The comparison between the Predicted Environmental Concentration (PEC) derived from more or less sophisticated tiers and the relevant toxicity endpoints represents the risk assessment for the soil compartment.

Recently, EFSA has developed a Guidance Document to predict the environmental concentrations of pesticides in soil for spray applications, seed treatments and granules.

The evaluation of the exposure of soil organisms to pesticides and their transformation products in terms of PECsoil is a key element to assess the results arising from the ecotoxicological studies. The exposure evaluation scheme is a tiered approach of five levels with the same goal. In the first three tiers, predefined scenarios or substance-specific and crop-specific scenarios can be used together with the analytical or numerical models. Specific  software tools, easy to use, have been developed: PERSAM, PEARL and PELMO.

The predefined scenario simulation takes into account the total area of the annual crops for each regulatory zone and for each ecotoxicological relevant concentration (concentration in total soil or in pore water). However, being the goal the total area of the crop on which the plant protection product is used, scenario adjustment factors have to be applied to the predefined scenarios. The properties for each scenario consisting of the mean annual temperature, soil texture, organic matter content, water content at field capacity and dry soil density.
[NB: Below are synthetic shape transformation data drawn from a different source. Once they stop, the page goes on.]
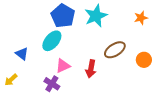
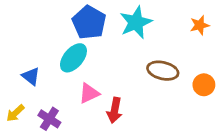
brown ellipse: (115, 50) -> (163, 71), turned 45
red arrow: (91, 69) -> (115, 110), moved
purple cross: (52, 84) -> (49, 119), moved

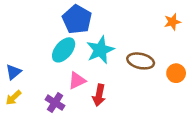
cyan star: (136, 22) -> (100, 50), moved
blue triangle: (31, 76) -> (13, 72), moved, turned 42
purple cross: (49, 119) -> (55, 103), moved

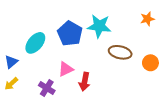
blue pentagon: (77, 19) -> (70, 33), moved
cyan ellipse: (64, 50) -> (35, 43), moved
cyan star: (100, 50) -> (99, 26), moved, turned 30

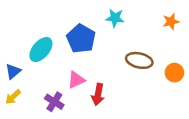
cyan star: (99, 26) -> (115, 18), moved, size x0.7

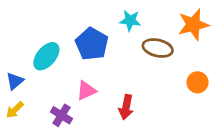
orange star: (171, 22) -> (193, 25), size x1.6
brown ellipse: (139, 60) -> (158, 48), moved
red arrow: (98, 94) -> (126, 107), moved

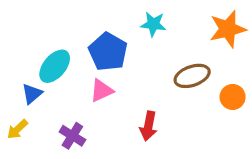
brown ellipse: (158, 48) -> (192, 76), moved, turned -32
blue triangle: (15, 81) -> (32, 94), moved
pink triangle: (86, 91) -> (102, 90), moved

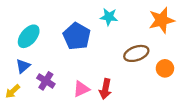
cyan ellipse: (55, 66) -> (29, 36), moved
pink triangle: (102, 90) -> (81, 89), moved
purple cross: (72, 136) -> (46, 81), moved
The simple analytical models, when used, are not able to guarantee the same conservatism level of the numerical ones, so model adjustment factors have to be applied.

Most of the tiers also consider the real dose reaching the soil surface, because of the applied dose is partially held by the plant canopy.

Tier 4 consists of spatially distributed numerical models while the Tier 5, a post-registration monitoring, has to be used just for the products showed an accumulation of residues for at least five years.

Also this new scheme of exposure assessment in the soil compartment is part of a broader framework to make more realistic and relevant the resulting predictions.